Ну что ж, Родзянко и покладист, готов говорить. Да оказывается, и дела не только не тяжкие, но даже очень благоприятные — или что повернулось за последнюю минуту?

— Могу вам сообщить, что сегодняшний день проходит спокойнее. По-видимому, всё приходит более или менее в порядок.

... Вчера пришлось войти в соглашение с левыми партиями. Ценою нескольких, так сказать, общих положений заручиться их обещанием прекратить беспорядок. А то — уже начиналась форменная анархия, значительно более неудержимая, чем в 1905 году...

— Беспорядки были уже настолько велики, что грозили перейти в поголовную резню и общую потасовку населения и солдат.

(Волосы дыбом от такой картины — чтобы весь двухмиллионный Петроград тузовал друг друга! И как же? — штатские против военных или между собой тоже??)

... И вот, дабы избежать сплошного кровопролития, решили войти в соглашение с левыми. Главный их пункт был — необходимость Учредительного Собрания. Ну, там ещё некоторые требования всяких свобод. Да русский народ вполне заслужил их пролитием крови на полях битвы. И вот:

— Сегодня значительно тише.

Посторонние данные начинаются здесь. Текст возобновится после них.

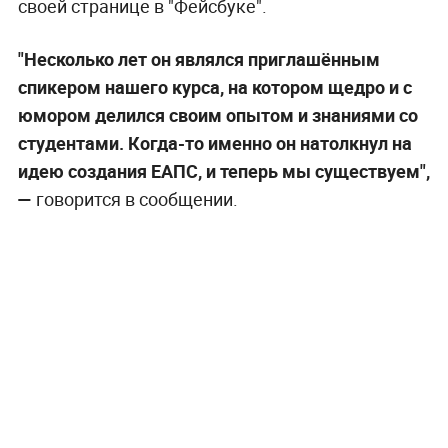
своей странице в "Фейсбуке".
"Несколько лет он являлся приглашённым
спикером нашего курса, на котором щедро и с
юмором делился своим опытом и знаниями со
студентами. Когда-то именно он натолкнул на
идею создания ЕАПС, и теперь мы существуем",
—
говорится в сообщении.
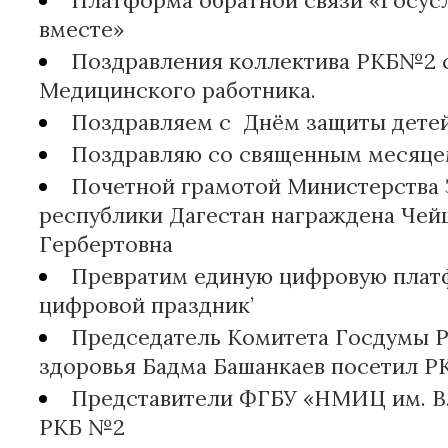
Платформа обратной связи «Госус
вместе»
Поздравления коллектива РКБ№2 
Медицинского работника.
Поздравляем с Днём защиты детей
Поздравляю со священным месяце
Почетной грамотой Министерства 
республики Дагестан награждена Чей
Гербертовна
Превратим единую цифровую плат
цифровой праздник’
Председатель Комитета Госдумы Р
здоровья Бадма Башанкаев посетил 
Представители ФГБУ «НМИЦ им. В.
РКБ №2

Солдатские бунты ликвидируются, нижние чины возвращаются в казармы, и город мало-помалу принимает приличный вид. Надеюсь, что скоро заработаем на оборону и на организацию необходимой победы.

Пока аппарат это всё лил — вошёл сумрачный Алексеев с больным лицом, уже подбирал и читал ленту.

Непонятно оставалось, в чём срочность вызова и чего Родзянко хочет.

... А иного выхода у правительства не было.

— Акт отречения Государя встречен спокойно, хотя, по моей просьбе, ещё не опубликован.

А, вот:

— Соблаговолите сделать распоряжение о немедленном его опубликовании, а вместе с ним одновременно акт отречения великого князя Михаила Александровича...

И вот его полный текст.

— Хотя эти акты не опубликованы, но слух о них повсюду прошёл и встречен населением со всеобщим ликованием. Произведен салют с крепости новому правительству в 101 выстрел!

Завтра Родзянко передаст и текст новой присяги, которую соблаговолите привести в исполнение. А теперь — какие известия с фронта?

Не перебил бы сам себя вопросом — можно бы так и читать, и читать его до полуночи.

— У аппарата генерал Алексеев. На фронте благополучно.

... Но слухи в течении всего дня проникали в ряды войск, порождали недоумение и могли кончиться худо. И...

— Безотрадно положение Балтийского флота. Бунт почти на всех судах. Боевая сила флота по-видимому исчезла.

Как это ему передать, в каменную голову? Алексеев не умел упрекать резко.

... Весной придётся воевать без Балтийского флота, и это может быть гибельно. А всё — результат промедлений: чинам флота не объяснили суть акта 2 марта.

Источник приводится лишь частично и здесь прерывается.